The Place: El Carmen, 8138 W 3rd St., Los Angeles, CA, (323) 852-1552.

The Hours: 5-7 p.m. Mon.-Fri.

The Deals: $3 cans of Tecate, $4 margaritas, $2 guacamole, $5 combination platters (two tacos with rice and beans), and free chips and salsa.

The Digs: When you stroll up to a bar at 6:15 p.m., your mind conquered by visions of tequila and salty chips, and a lady with a clipboard tells you to come back in two hours, after some dill-weed's noxious tasting party has ended, you started to think the worst about the place. You glance inside at the cackling patrons, the Mexican wrestler mask decor, and the bulbous lights dousing the room in a red-orange haze, and you doubt you ought to bother. You don't. Because, after 7 p.m., the prices for the things you want to eat and drink go up.

El Carmen is a cool margarita bar that probably convinces trendy types it's a tad cooler than it actually is.

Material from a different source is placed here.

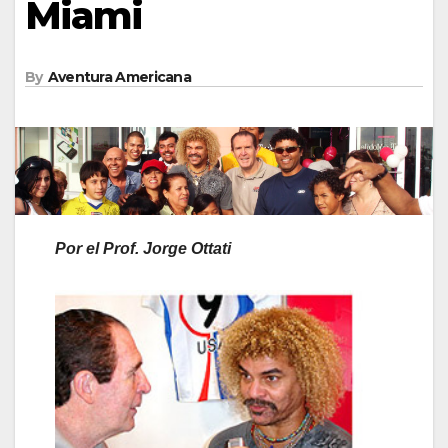
Miami
By
Aventura Americana
Por el Prof. Jorge Ottati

That shouldn't deter you from making it cooler by showing up from time to time. If you read the highly informative website Yelp, you might come to the conclusion that El Carmen is a dive. Anyone who calls this place a dive because it's small and doesn't have a website needs to take his or her memory for a little jog -- hopefully back to some truly musty side-street den where old men come to wallow and beer is judged by temperature, not by which Belgian monastery squirted it out.

The Verdict: A standard frozen margarita here is like a big snow cone, but better because it's served in a goblet. Pale gold blobs of froth start sliding over the side without warning. It tastes fantastic, not too sugary, and one isn't rugged enough to keep you from driving home afterwards. Since they're only four bucks though, have a handful and call a cab. Or switch to Tecate.

While aficionados of homespun birria joints and obscure taco trucks may scoff, the food here is actually a lot better than it has to be. Plenty of fools will half-heartedly dab away at anything edible when the drinks are cheap and the scene is right, but here, they're bailed out. Flanked with a smooth, luxurious black bean puree and reasonably fluffy rice, the papas tacos are excellent -- seasoned, mashed tubers spread across a double-stack of corn tortillas -- and the hongo tacos possess a sweet shroomy earthiness that matches the mild acidic bite of the salsa spooned on top.